Weight Loss and Lifestyle Changes
Excess weight is the single biggest modifiable risk factor for obstructive sleep apnea. Fat deposits around the upper airway narrow the breathing passage, and abdominal fat reduces lung volume, making collapse more likely. Losing even 10% of body weight can meaningfully reduce the severity of apnea, and in some cases of mild apnea, weight loss alone can resolve it entirely.
Alcohol and sedatives relax the muscles that hold the airway open, so avoiding them in the hours before sleep can reduce the frequency of breathing events. Sleeping with your head elevated can also help by reducing the gravitational effect on airway tissues.
These changes work best as part of a broader treatment plan rather than a replacement for other therapies, especially in moderate or severe cases. But they’re worth pursuing regardless of what other treatment you use, because they address the underlying mechanics that cause the airway to collapse.
Choosing the Right Treatment
Severity matters most in narrowing your options. Mild apnea (5 to 15 events per hour) responds well to oral appliances, positional therapy, or weight loss. Moderate apnea (15 to 30 events per hour) may be managed with oral appliances or nerve stimulation, depending on your anatomy.

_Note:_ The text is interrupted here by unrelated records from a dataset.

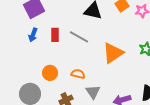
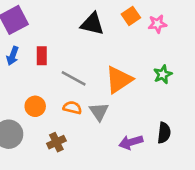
gray line: (79, 37) -> (74, 78), moved
gray triangle: (93, 92) -> (99, 112), moved

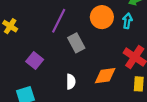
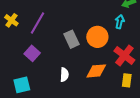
orange circle: (102, 17) -> (97, 37), moved
purple line: (59, 21) -> (38, 23), moved

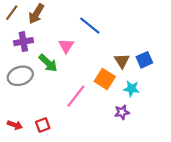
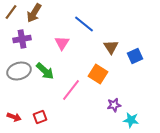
brown triangle: (122, 61) -> (111, 47), moved
green arrow: (48, 63) -> (45, 71), moved
cyan star: (132, 89) -> (131, 120), moved

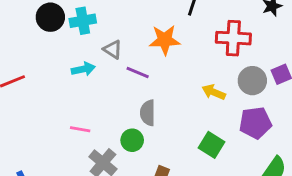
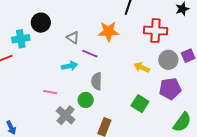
black circle: (50, 17) -> (41, 23), moved
cyan cross: (83, 21) -> (21, 39), moved
cyan arrow: (83, 69) -> (70, 66), moved

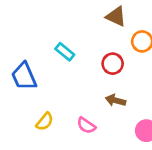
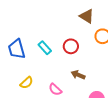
cyan rectangle: (65, 52) -> (45, 48), moved
red circle: (113, 64) -> (71, 46), moved

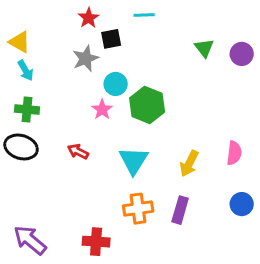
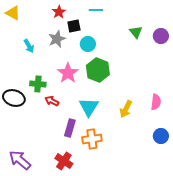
yellow triangle: (20, 42) -> (13, 13), moved
cyan arrow: (26, 70) -> (29, 46), moved
cyan circle: (116, 84) -> (88, 44), moved
green cross: (27, 109) -> (38, 84), moved
pink star: (102, 109) -> (68, 73), size x1.5
purple rectangle: (180, 210) -> (70, 128), moved
red cross: (96, 242) -> (64, 161), turned 30

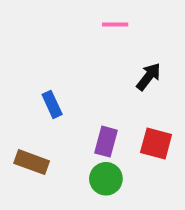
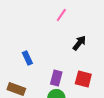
pink line: (115, 25) -> (61, 15), turned -56

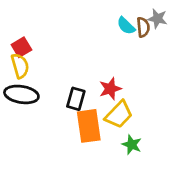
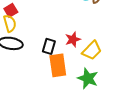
yellow trapezoid: (119, 115) -> (92, 50), moved
green star: (132, 145) -> (88, 78), size x1.5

Severe apnea (over 30 events per hour) is where CPAP remains the most reliably effective option, though nerve stimulation and jaw advancement surgery have shown strong results for patients who can’t use it.

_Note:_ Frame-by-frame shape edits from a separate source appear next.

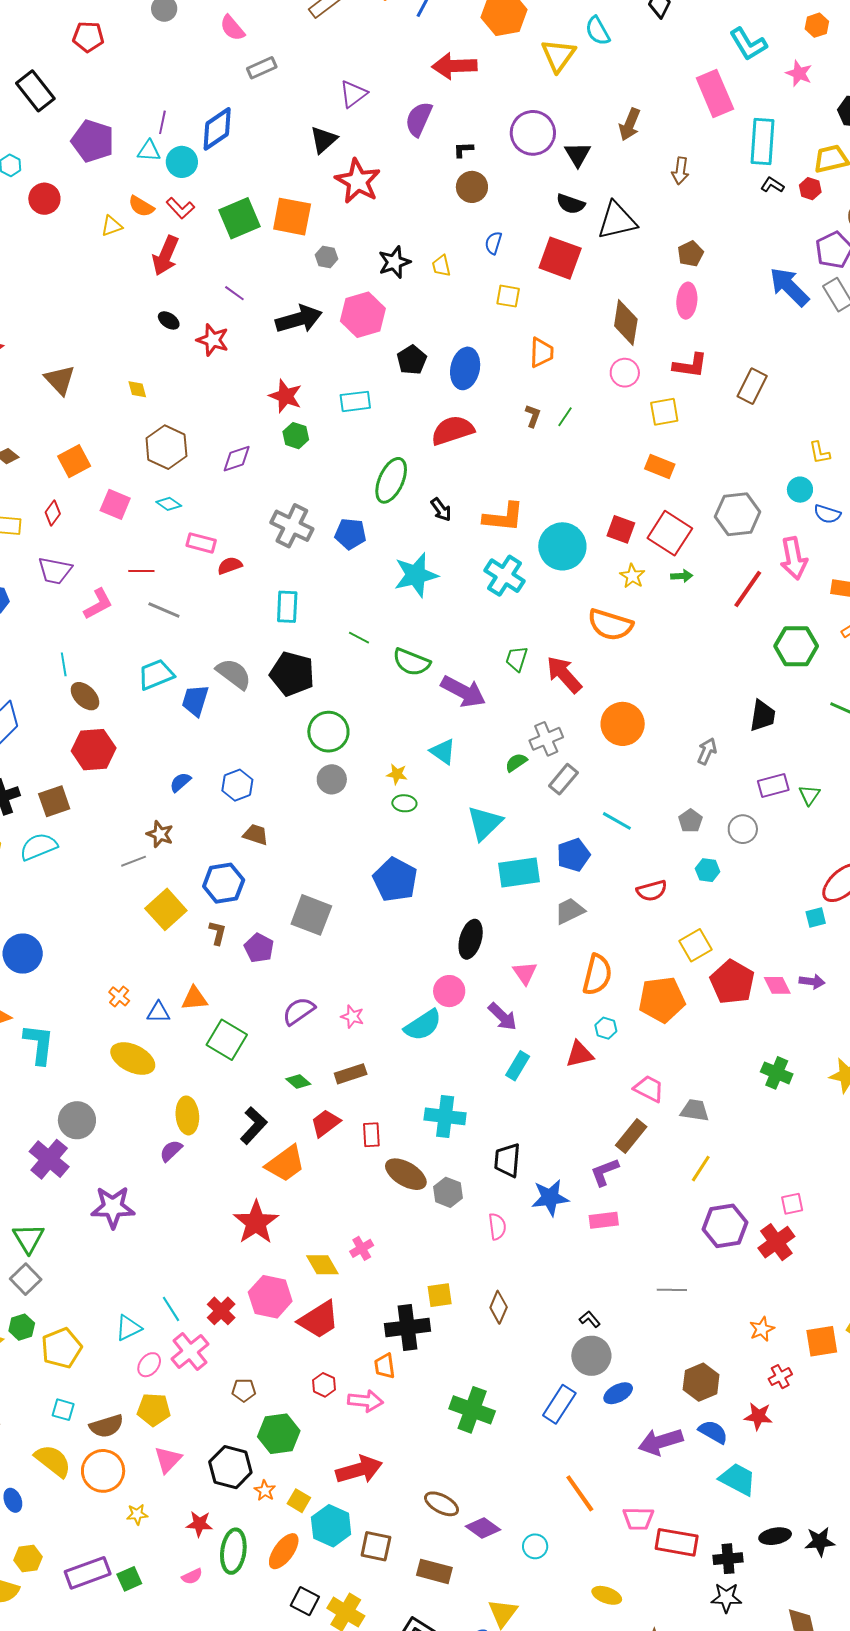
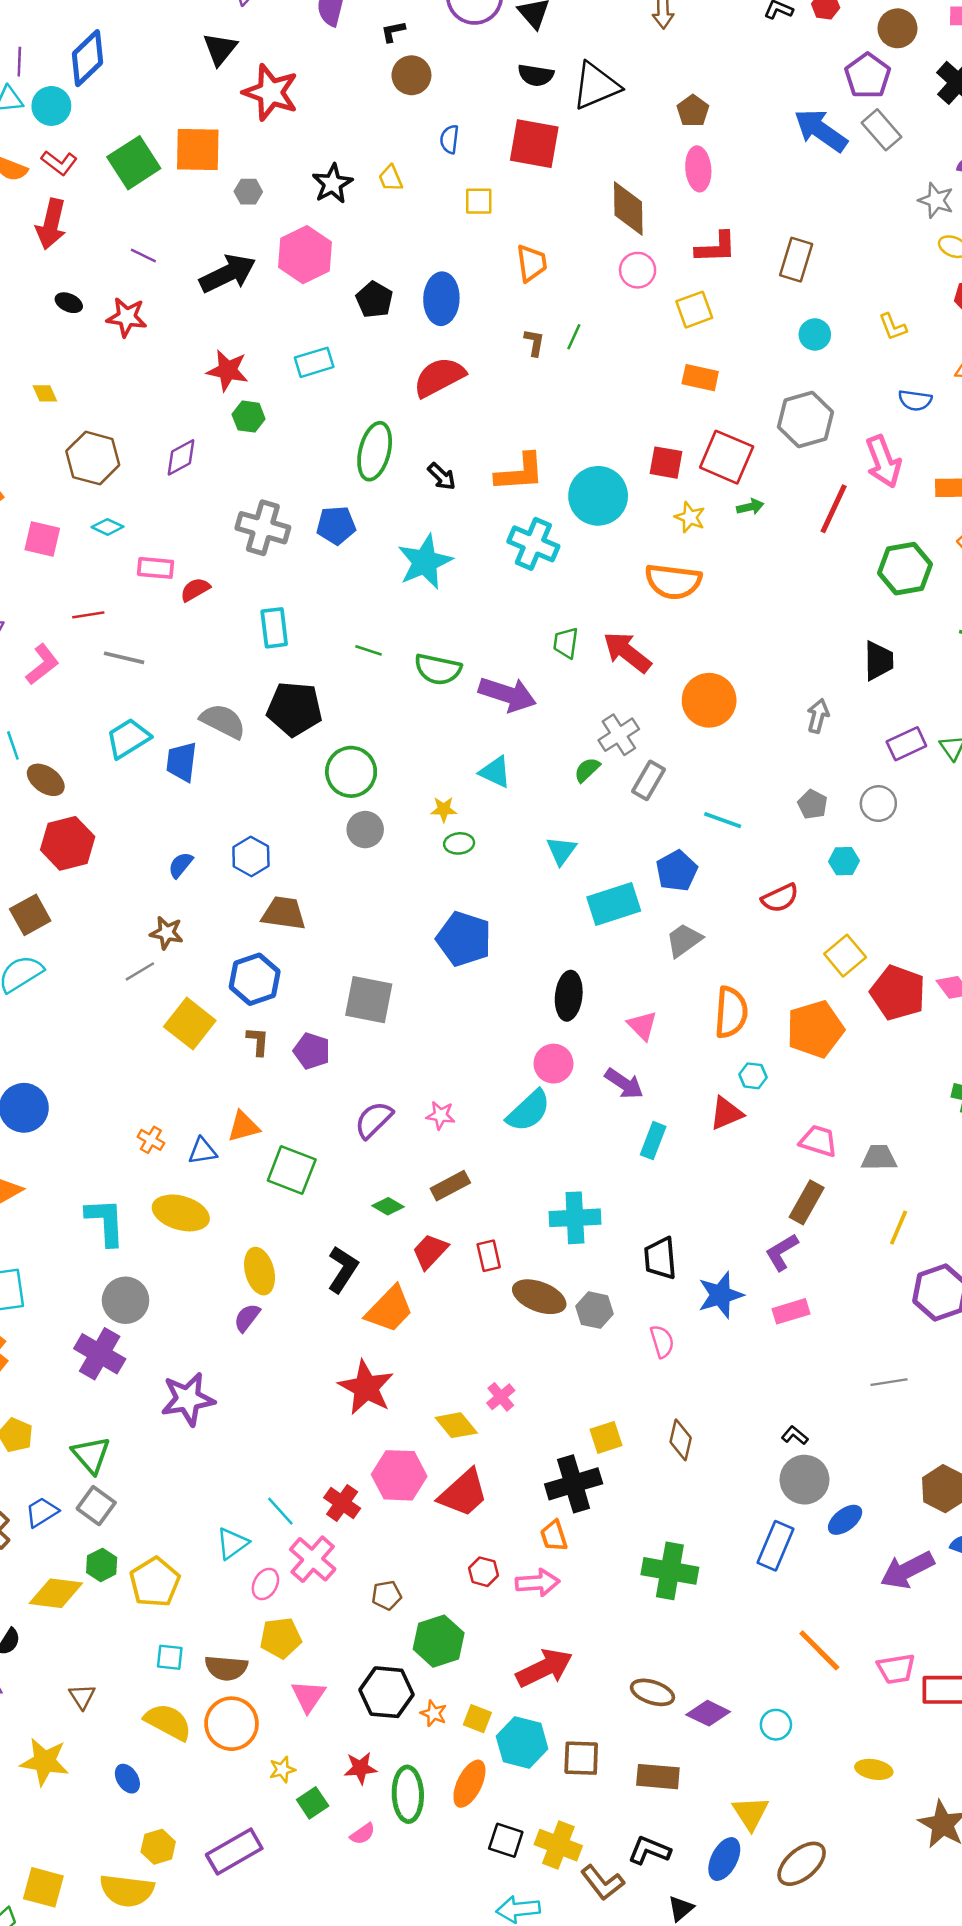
cyan circle: (800, 490) -> (815, 334), moved
cyan triangle: (485, 823) -> (561, 851), size x0.7
brown trapezoid: (256, 835) -> (284, 913), size x1.4
cyan L-shape: (39, 1044) -> (105, 1222), moved
brown semicircle: (106, 1426) -> (226, 1668), turned 32
green square: (129, 1579) -> (313, 1803), moved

Anatomy also plays a role. Some people have structural features, like a recessed jaw or enlarged tonsils, that make specific treatments more or less likely to succeed. A sleep specialist can evaluate not just how many times you stop breathing but why your airway is collapsing, which shapes the recommendation.
CPAP is the gold standard because it works for virtually all severity levels and anatomies when used consistently. The challenge is that “when used consistently” is a significant caveat. If you’ve tried CPAP and genuinely can’t tolerate it, you have real alternatives, and some of them produce outcomes that rival CPAP for the right candidates.